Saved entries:
=======

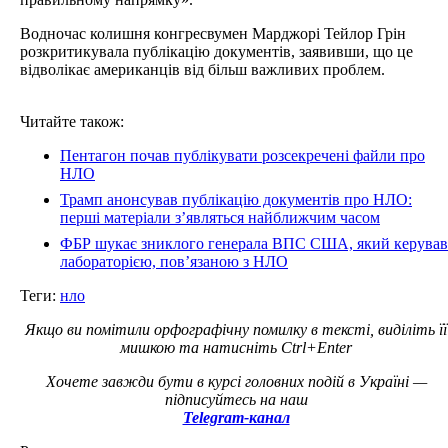
Водночас колишня конгресвумен Марджорі Тейлор Грін
розкритикувала публікацію документів, заявивши, що це
відволікає американців від більш важливих проблем.
Читайте також:
Пентагон почав публікувати розсекречені файли про
НЛО
Трамп анонсував публікацію документів про НЛО:
перші матеріали з’являться найближчим часом
ФБР шукає зниклого генерала ВПС США, який керував
лабораторією, пов’язаною з НЛО
Теги:
нло
Якщо ви помітили орфографічну помилку в тексті, виділіть її
мишкою та натисніть Ctrl+Enter
Хочете завжди бути в курсі головних подій в Україні —
підписуйтесь на наш
Telegram-канал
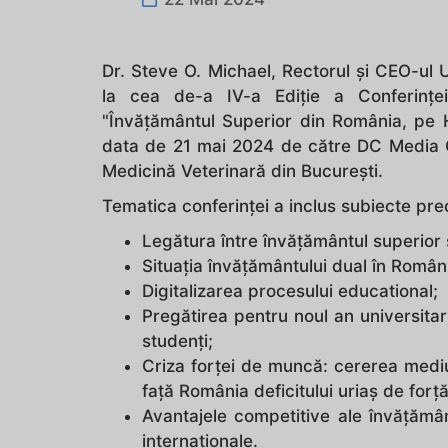
Dr. Steve O. Michael, Rectorul și CEO-ul U
la cea de-a IV-a Ediție a Conferințe
"Învățământul Superior din România, pe H
data de 21 mai 2024 de către DC Media Gr
Medicină Veterinară din București.
Tematica conferinței a inclus subiecte pr
Legătura între învățământul superior 
Situația învățământului dual în Român
Digitalizarea procesului educational;
Pregătirea pentru noul an universitar
studenți;
Criza forței de muncă: cererea mediul
față România deficitului uriaș de for
Avantajele competitive ale învățămâ
internaționale.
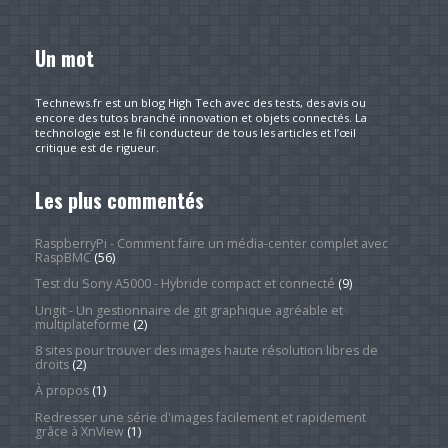
Un mot
Technews.fr est un blog High Tech avec des tests, des avis ou
encore des tutos branché innovation et objets connectés. La
technologie est le fil conducteur de tous les articles et l’œil
critique est de rigueur.
Les plus commentés
RaspberryPi - Comment faire un média-center complet avec
RaspBMC
(56)
Test du Sony A5000 - Hybride compact et connecté
(9)
Ungit - Un gestionnaire de git graphique agréable et
multiplateforme
(2)
8 sites pour trouver des images haute résolution libres de
droits
(2)
À propos
(1)
Redresser une série d'images facilement et rapidement
grâce à XnView
(1)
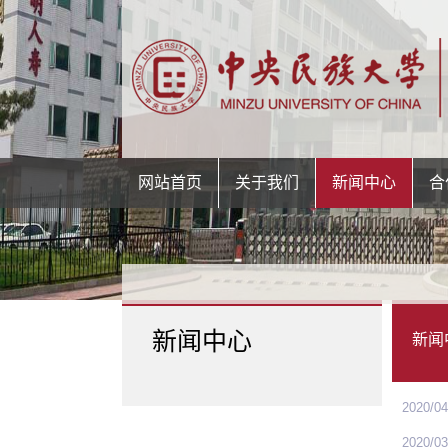
网站首页
关于我们
新闻中心
合
新闻中心
新闻
2020/04
2020/03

=======

• [Task details]:
The required output is the exact lines from the opening line of the entries through the line with "підписуйтесь на наш", inclusive, without pictures.

• [Task output]:
Водночас колишня конгресвумен Марджорі Тейлор Грін
розкритикувала публікацію документів, заявивши, що це
відволікає американців від більш важливих проблем.
Читайте також:
Пентагон почав публікувати розсекречені файли про
НЛО
Трамп анонсував публікацію документів про НЛО:
перші матеріали з’являться найближчим часом
ФБР шукає зниклого генерала ВПС США, який керував
лабораторією, пов’язаною з НЛО
Теги:
нло
Якщо ви помітили орфографічну помилку в тексті, виділіть її
мишкою та натисніть Ctrl+Enter
Хочете завжди бути в курсі головних подій в Україні —
підписуйтесь на наш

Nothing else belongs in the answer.